Computer Science 3 - 2017

Programming Language Translation


Practical for Week 6, beginning 21 August 2017

Hand in your solutions to this practical before lunch time on your next practical day, correctly packaged in a transparent folder with your cover and individual assessment sheets. Please do NOT come to a practical and spend the first hour printing or completing solutions from the previous week's exercises. Since the practical will have been done on a group basis, please hand in one copy of the cover sheet for each member of the group. These will be returned to you in due course, signed by the marker. Please make it clear whose folder you have used for the electronic submission, for example g13A1234. Please resist the temptation to carve up the practical, with each group member only doing one task. The group experience is best when you work on tasks together.


Objectives:

Ja, well, no, fine. All you folks who thought this was a bit of a jorl so far, or have been thinking that IS projects are an excuse for back-sliding - think again. In this important practical you are to

You will need this prac sheet and your text book. As usual, copies of the prac sheet are also available at http://www.cs.ru.ac.za/courses/CSc301/Translators/trans.htm. You might also like to consult the web page at http://www.cs.ru.ac.za/courses/CSc301/Translators/coco.htm.


Outcomes:

When you have completed this practical you should understand


To hand in:

This week you are required to hand in, besides the cover sheets (one per group member):

I do NOT require listings of any C# code produced by Coco/R.

Keep the prac sheet and your solutions until the end of the semester. Check carefully that your mark has been entered into the Departmental Records.

You are referred to the rules for practical submission which are clearly stated in our Departmental Handbook. However, for this course pracs must be posted in the "hand-in" box outside the laboratory and not given to demonstrators.

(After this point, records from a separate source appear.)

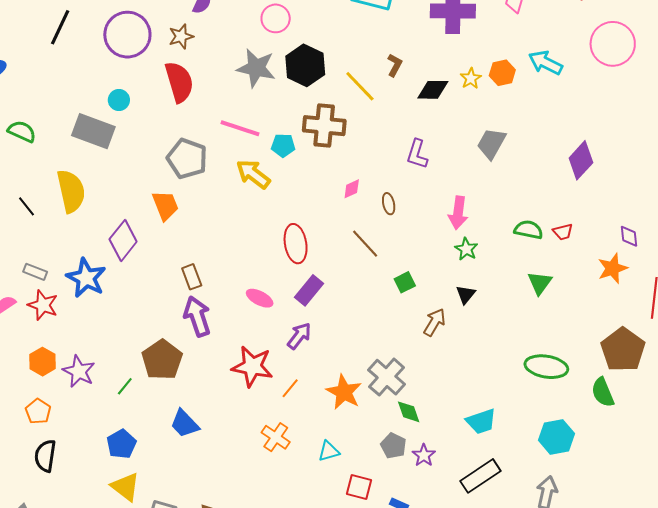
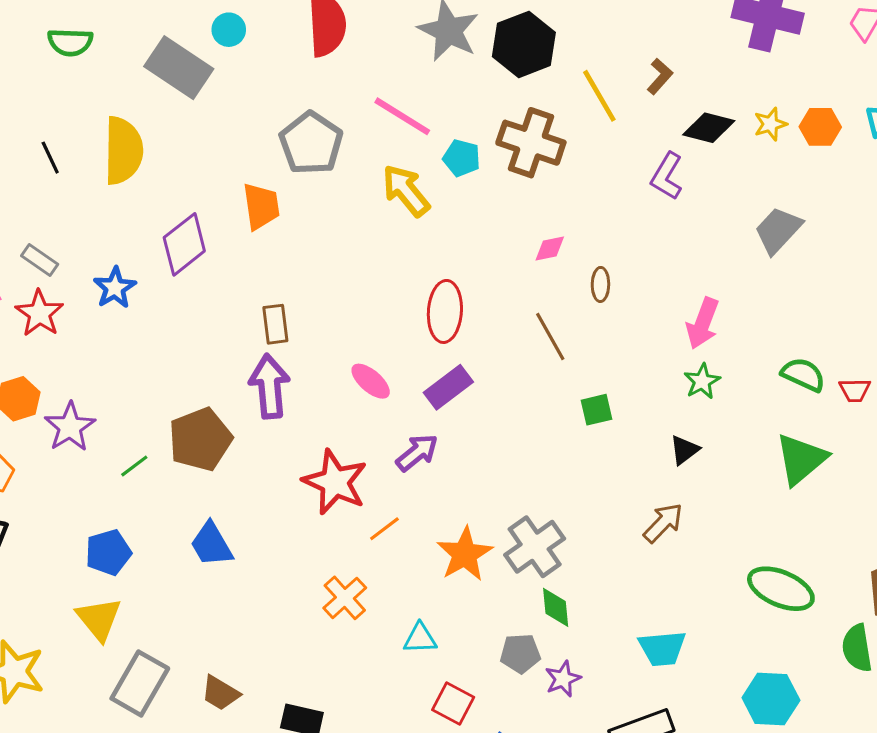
green semicircle: (22, 131) -> (70, 42), turned 144
purple L-shape: (417, 154) -> (667, 176), moved
blue star: (86, 278) -> (115, 288), size x0.7
green triangle: (540, 283) -> (801, 459), size x1.4
brown arrow: (435, 322) -> (663, 523), moved
gray pentagon: (393, 446) -> (520, 653), turned 30

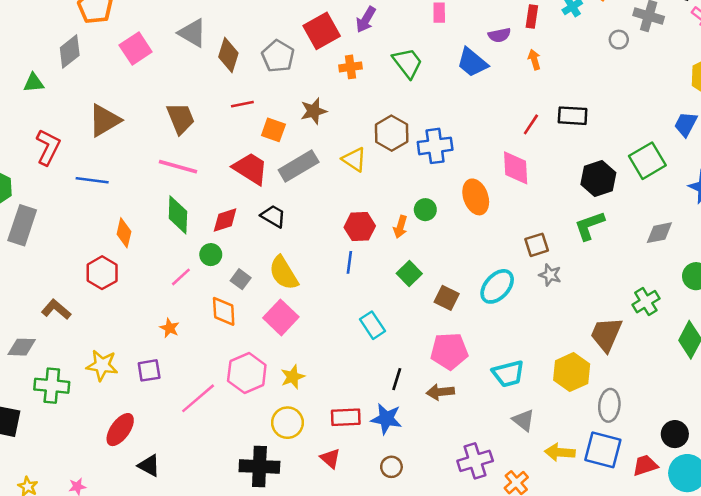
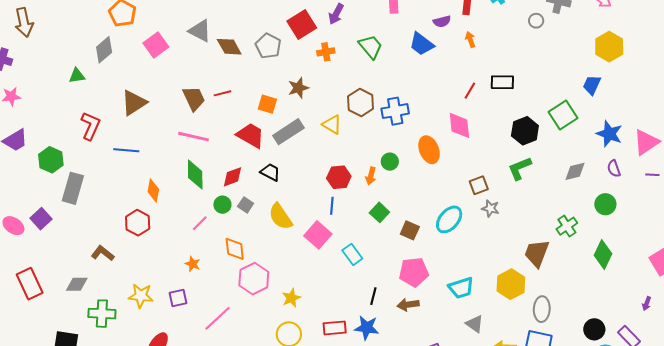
brown diamond: (228, 55) -> (229, 47), turned -44
red line: (242, 104) -> (223, 93), moved
gray square: (241, 279) -> (246, 205), moved
pink square: (281, 317) -> (318, 235), moved
pink hexagon: (247, 373) -> (254, 279), moved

A rule not stated there, but which should be obvious, is that you are not allowed to hand in another group's or student's work as your own. Attempts to do this will result in (at best) a mark of zero and (at worst) severe disciplinary action and the loss of your DP. You are allowed - even encouraged - to work and study with other students, but if you do this you are asked to acknowledge that you have done so. You are expected to be familiar with the University Policy on Plagiarism, which you can consult on the university website.


Task 1 - creating a working directory and unpacking the prac kit

There are several files that you need, zipped up this week in the file PRAC6.ZIP.


Task 2 - Checking on Tokens

In the prac kit you will find the following grammar in the file TokenTests.atg.

This grammar does nothing more than specify an application that will read a file of potential tokens and report on how the repeated calls to the scanner would allow information on the detected token to be displayed.

  using Library;

  COMPILER TokenTests $CN
  /* Test scanner construction and token definitions - C# version
     The generated program will read a file of words, numbers, strings etc
     and report on what characters have been scanned to give a token,
     and what that token is (as a magic number).  Useful for experimenting
     when faced with the problem of defining awkward tokens!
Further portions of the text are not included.